Eliane, rescapée du bombardement du 26 août

Henri Noëllet, 33 ans, son épouse Denise, 31 ans, et leurs deux enfants Eliane, 7 ans, et Roland, 22 mois, habitent 51, rue des Francs-Bourgeois dans le Marais, au  6ème étage. Cet immeuble moderne, un des premiers à avoir été construit en béton armé, abrite en rez-de-chaussée la boulangerie Verchère et un salon de coiffure. Au dessus sont installés des entrepôts de marchandises, de tissus et de produits pharmaceutiques. Aux deux derniers étages on trouve des appartements et des ateliers d’artistes. Eliane se souvient de quelques voisins : Les Hurez, des Chtimis amis de ses parents, lui est ébéniste. Les Moenne-Locoz, des Savoyards, lui est sertisseur, elle était modiste, leur appartement possède une grande verrière. Les Delaroche peut-être?  Le père est artiste peintre, le petit garçon a son âge.

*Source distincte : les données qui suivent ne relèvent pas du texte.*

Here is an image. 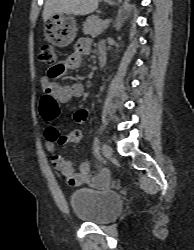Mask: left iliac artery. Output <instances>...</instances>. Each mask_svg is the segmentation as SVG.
Listing matches in <instances>:
<instances>
[{
  "label": "left iliac artery",
  "instance_id": "left-iliac-artery-1",
  "mask_svg": "<svg viewBox=\"0 0 194 250\" xmlns=\"http://www.w3.org/2000/svg\"><path fill=\"white\" fill-rule=\"evenodd\" d=\"M99 146H100V139L98 136H96L93 143V151L95 154L99 153Z\"/></svg>",
  "mask_w": 194,
  "mask_h": 250
}]
</instances>
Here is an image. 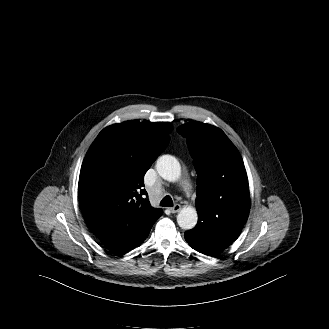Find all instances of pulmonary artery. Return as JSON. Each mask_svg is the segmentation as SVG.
Returning <instances> with one entry per match:
<instances>
[{"label":"pulmonary artery","instance_id":"pulmonary-artery-1","mask_svg":"<svg viewBox=\"0 0 329 329\" xmlns=\"http://www.w3.org/2000/svg\"><path fill=\"white\" fill-rule=\"evenodd\" d=\"M184 187H185V189H189L190 188V186H189L188 183H185Z\"/></svg>","mask_w":329,"mask_h":329}]
</instances>
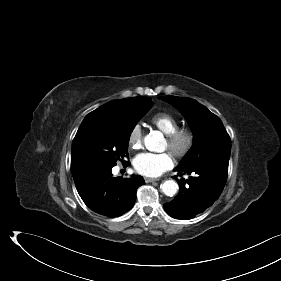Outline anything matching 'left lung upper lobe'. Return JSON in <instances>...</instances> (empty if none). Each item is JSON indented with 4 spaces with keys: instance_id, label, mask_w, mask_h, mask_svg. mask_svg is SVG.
Instances as JSON below:
<instances>
[{
    "instance_id": "left-lung-upper-lobe-1",
    "label": "left lung upper lobe",
    "mask_w": 281,
    "mask_h": 281,
    "mask_svg": "<svg viewBox=\"0 0 281 281\" xmlns=\"http://www.w3.org/2000/svg\"><path fill=\"white\" fill-rule=\"evenodd\" d=\"M160 99L177 107L188 120L194 133L193 147L179 167L190 168L203 163H229L231 140L219 117L190 98L168 95Z\"/></svg>"
}]
</instances>
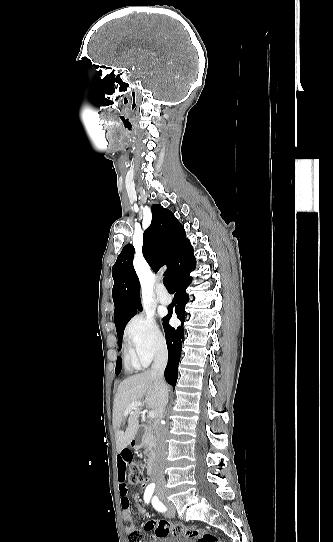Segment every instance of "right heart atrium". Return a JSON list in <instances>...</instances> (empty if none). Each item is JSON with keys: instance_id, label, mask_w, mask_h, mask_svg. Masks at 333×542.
<instances>
[{"instance_id": "right-heart-atrium-1", "label": "right heart atrium", "mask_w": 333, "mask_h": 542, "mask_svg": "<svg viewBox=\"0 0 333 542\" xmlns=\"http://www.w3.org/2000/svg\"><path fill=\"white\" fill-rule=\"evenodd\" d=\"M126 345L139 348L145 356L153 358L166 348V337L155 317L147 313L137 314L124 331Z\"/></svg>"}]
</instances>
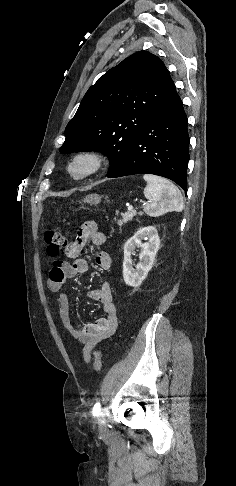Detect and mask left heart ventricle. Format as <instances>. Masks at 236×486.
I'll return each mask as SVG.
<instances>
[{
  "instance_id": "b2bd125f",
  "label": "left heart ventricle",
  "mask_w": 236,
  "mask_h": 486,
  "mask_svg": "<svg viewBox=\"0 0 236 486\" xmlns=\"http://www.w3.org/2000/svg\"><path fill=\"white\" fill-rule=\"evenodd\" d=\"M85 167H86L85 164H79L76 169L77 171H82L85 169Z\"/></svg>"
}]
</instances>
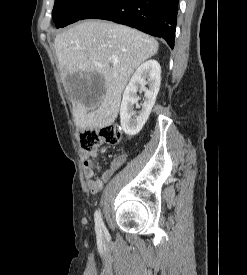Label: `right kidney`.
Returning <instances> with one entry per match:
<instances>
[{
    "label": "right kidney",
    "mask_w": 247,
    "mask_h": 275,
    "mask_svg": "<svg viewBox=\"0 0 247 275\" xmlns=\"http://www.w3.org/2000/svg\"><path fill=\"white\" fill-rule=\"evenodd\" d=\"M161 82V67L156 60H149L140 65L130 79L123 93L120 107V122L123 131L134 136L146 123L155 104ZM148 85L149 88L145 86ZM144 92L145 100L138 105L137 92ZM136 108L141 110L136 113Z\"/></svg>",
    "instance_id": "1"
}]
</instances>
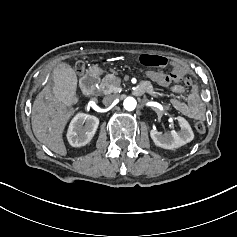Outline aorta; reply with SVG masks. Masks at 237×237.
I'll use <instances>...</instances> for the list:
<instances>
[{
    "label": "aorta",
    "instance_id": "762f6f07",
    "mask_svg": "<svg viewBox=\"0 0 237 237\" xmlns=\"http://www.w3.org/2000/svg\"><path fill=\"white\" fill-rule=\"evenodd\" d=\"M123 107L127 111H133L136 108V100L133 97H127L123 102Z\"/></svg>",
    "mask_w": 237,
    "mask_h": 237
}]
</instances>
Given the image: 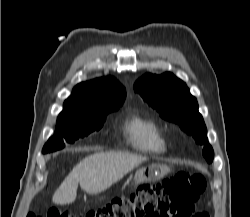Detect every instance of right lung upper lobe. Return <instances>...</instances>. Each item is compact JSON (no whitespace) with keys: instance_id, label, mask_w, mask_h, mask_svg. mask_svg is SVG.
Here are the masks:
<instances>
[{"instance_id":"obj_1","label":"right lung upper lobe","mask_w":250,"mask_h":217,"mask_svg":"<svg viewBox=\"0 0 250 217\" xmlns=\"http://www.w3.org/2000/svg\"><path fill=\"white\" fill-rule=\"evenodd\" d=\"M123 86L113 77L79 83L64 102L57 121L83 120L103 112L117 110L125 99Z\"/></svg>"}]
</instances>
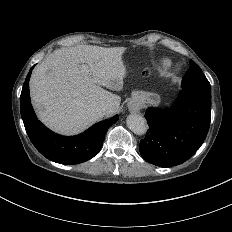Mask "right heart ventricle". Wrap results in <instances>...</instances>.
<instances>
[{
  "label": "right heart ventricle",
  "mask_w": 232,
  "mask_h": 232,
  "mask_svg": "<svg viewBox=\"0 0 232 232\" xmlns=\"http://www.w3.org/2000/svg\"><path fill=\"white\" fill-rule=\"evenodd\" d=\"M170 66H171V61L168 58H161L155 63L153 69L157 73L164 74L167 72Z\"/></svg>",
  "instance_id": "1"
}]
</instances>
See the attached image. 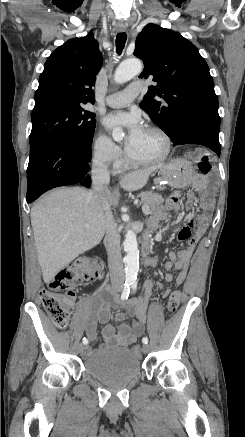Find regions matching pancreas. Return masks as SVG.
<instances>
[{
    "label": "pancreas",
    "instance_id": "cf45deb5",
    "mask_svg": "<svg viewBox=\"0 0 245 437\" xmlns=\"http://www.w3.org/2000/svg\"><path fill=\"white\" fill-rule=\"evenodd\" d=\"M139 197L141 198L140 204L148 206L151 210L155 209L163 201L162 196L153 191L141 192Z\"/></svg>",
    "mask_w": 245,
    "mask_h": 437
}]
</instances>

les Halles pendant la guerre les époux Noëllet en 1954

Entre la famille Noëllet et le « Ventre de Paris » c’est une longue histoire. Henri est " Fort des Halles " Son père Frédéric est comptable au pavillon B.O.F (*) et vit aux Pavillons-sous-Bois. Denise a succédé à sa grand-mère rosiériste, elle est commissionnaire en fleurs. Il y a quelques années Eliane a retranscrit ses souvenirs et notamment cette nuit affreuse du 26 août 1944. Merci à elle d’avoir bien voulu nous les faire partager.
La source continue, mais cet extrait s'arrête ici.